1- En primer lugar unos malos resultados, pero malos a rabiar. Y además bajando previsiones.

2- En segundo lugar, la rebaja de rating del miércoles de Moodys a la categoría de bonos basura. Sus bono se habían recuperado tras todos los problemas que hubo con su filial en México, pero esto fue el remate. Moodys rebajó en un nivel el rating a B3, y además con perspectiva negativa. Moodys alegaba que su apalancamiento estaba subiendo en lugar de bajar como quería la empresa y estaba en 13,9 veces. Las consecuencias de esta rebaja fueron el mayor desplome de la historia de la compañía, con sus bonos alcanzando rentabilidades que dan miedo en un entorno de tipos bajos como el actual. Para que se hagan una idea según Tradeweb, este día el bono vencimiento 2020, cupón 7,625% daba rentabilidad del 19% lo que da una idea del pánico que hay desatado no solo con su cotización en bolsa sino con sus bonos.

3- Y por si faltaba algo aparece el hedge Tyrus Capital reclamando al grupo Villar Mir una fuerte indemnización.

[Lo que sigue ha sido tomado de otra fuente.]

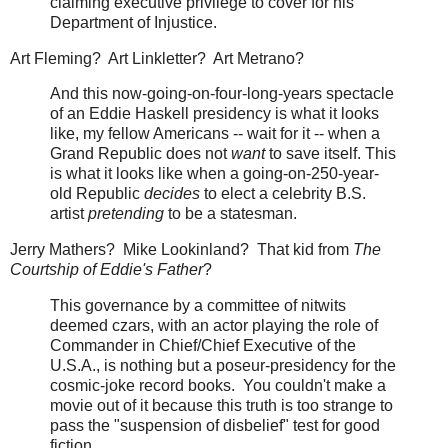
claiming executive privilege to cover for his
Department of Injustice.
Art Fleming? Art Linkletter? Art Metrano?
And this now-going-on-four-long-years spectacle
of an Eddie Haskell presidency is what it looks
like, my fellow Americans -- wait for it -- when a
Grand Republic does not
want
to save itself. This
is what it looks like when a going-on-250-year-
old Republic
decides
to elect a celebrity B.S.
artist
pretending
to be a statesman.
Jerry Mathers? Mike Lookinland? That kid from
The
Courtship of Eddie's Father
?
This governance by a committee of nitwits
deemed czars, with an actor playing the role of
Commander in Chief/Chief Executive of the
U.S.A., is nothing but a poseur-presidency for the
cosmic-joke record books. You couldn't make a
movie out of it because this truth is too strange to
pass the "suspension of disbelief" test for good
fiction.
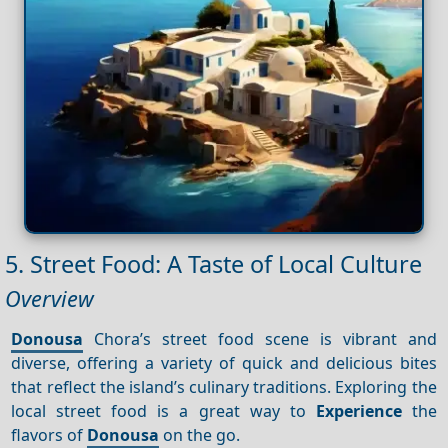
5. Street Food: A Taste of Local Culture
Overview
Donousa
Chora’s street food scene is vibrant and
diverse, offering a variety of quick and delicious bites
that reflect the island’s culinary traditions. Exploring the
local street food is a great way to
Experience
the
flavors of
Donousa
on the go.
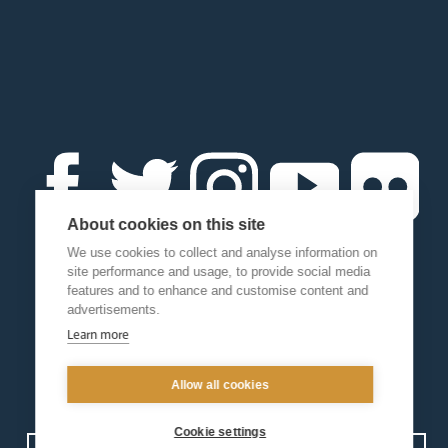
About cookies on this site
We use cookies to collect and analyse information on
site performance and usage, to provide social media
features and to enhance and customise content and
advertisements.
Learn more
Allow all cookies
Cookie settings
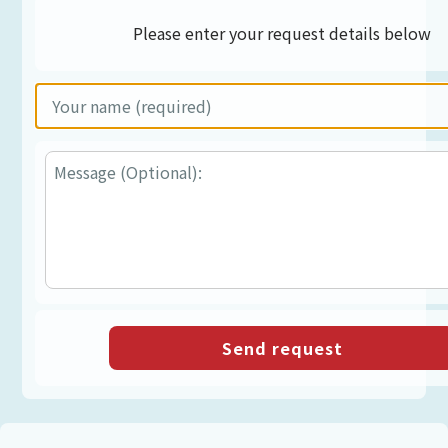
Please enter your request details below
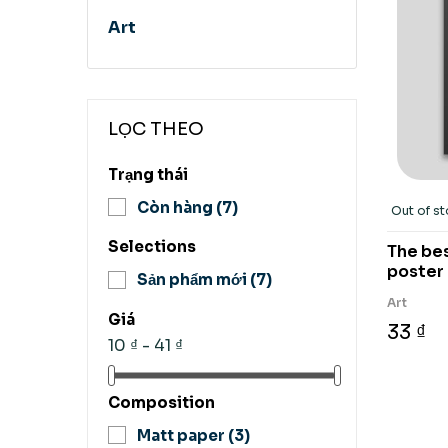
Art
LỌC THEO
Trạng thái
Còn hàng
(7)
Out of s
Selections
The bes
poster
Sản phẩm mới
(7)
Art
Giá
33 ₫
10 ₫ - 41 ₫
Composition
Matt paper
(3)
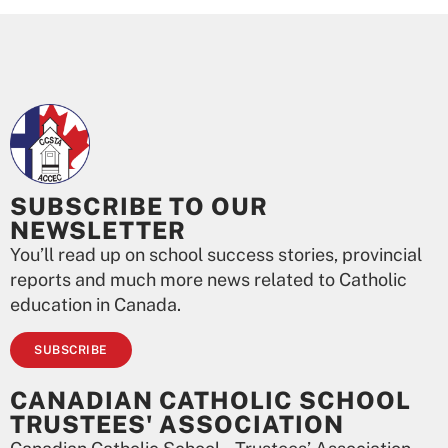
SUBSCRIBE TO OUR
NEWSLETTER
You’ll read up on school success stories, provincial
reports and much more news related to Catholic
education in Canada.
SUBSCRIBE
CANADIAN CATHOLIC SCHOOL
TRUSTEES' ASSOCIATION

Y es que este fondo prestó 180 millones de euros a cambio del 8,3% de capital de OHL, que claro ahora ha perdido mucho valor. Reuters comentaba hoy que Grupo Villar Mir se ha limitado a comunicar a la CNMV que el pacto sigue en vigor, lo cual está muy bien, pero los de Tyrus no van a tirar la toalla fácilmente.

Y yo añadiría un factor 4, y es que la crisis anterior a este tipo de valores le hizo mucho daño, y todos los problemas con su filial en México más.

Si miramos el gráfico semanal es impresionante, en el verano de 2014 casi llego a los 20 horas y ahora ha dividido su valor por 10, valiendo menos de dos.  Marco los niveles de soporte y resistencia más relevantes.  Las cosas no pintan nada bien, esos resultados arrojan sombras de duda muy fuertes sobre la viabilidad de su modelo de negocio.